The concentration of antigen-specific anti-RSV immune components of breast milk, such as secretory IgAs (SIgA), remain stable during the first two months of lactation,30 not supporting a significant role in shaping the relatively better outcomes of neonates compared to older infants after the acute phase of COVID-19 pandemic.

Together with antigen-specific molecules, non-antigen-specific immune components of breast milk such as cytokines, lactoferrin, and human milk oligosaccharides (HMOs) contribute to the protection of breastfed infants against respiratory viral pathogens.31,32,33,34 It has been shown that the concentration of most innate immune components of breast milk decreases after 3–4 weeks of lactation.35,36,37,38 Therefore, we speculate that non-antigen-specific immune components of breast milk might have been at least partially responsible for the absence of worsening of RSV-related outcomes in the neonatal population (≤28 DOL), but not in the infant one (29–60 DOL), after the onset of COVID-19 pandemic.

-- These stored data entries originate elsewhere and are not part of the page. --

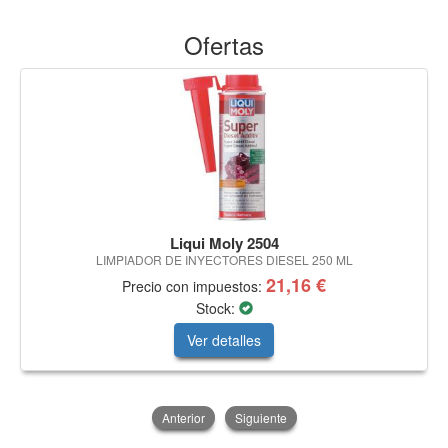
Ofertas
Liqui Moly 2504
LIMPIADOR DE INYECTORES DIESEL 250 ML
21,16 €
Precio con impuestos:
Stock:
Ver detalles
Anterior
Siguiente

Our study has some limitations, which include the retrospective design, the inclusion of patients secondary to their identification by ICD-9 codes (whose accuracy can be suboptimal), and the lack of standardized clinical approaches at the different study sites. The study also has strengths: its multicenter nature, the large number of patients enrolled and, above all, being focused on the narrow and at-highest-risk homogeneous population of infants (≤60 DOL). Finally, the stratification of the cohort according to postnatal age in neonates and young infants allowed for the first time a comparison of the outcomes between these two groups.

In conclusion, our study highlighted for the first time that the implementation of COVID-19-related NPIs in Northern Italy in early 2020 was followed by slightly worse outcomes in infants (0-60 DOL) hospitalized with RSV infection in the 2021–2022 and 2022–2023 seasons, compared with the 2018–2019 season. However, this phenomenon was not as severe as that already described in older children. Furthermore, neonates (≤28 DOL) in our cohort seem to have significantly better outcomes than older infants after the acute phase of COVID-19 pandemic. These findings could pave the pathway to more mechanistic research on how the pandemic affected antiviral immune mechanisms in neonates and infants.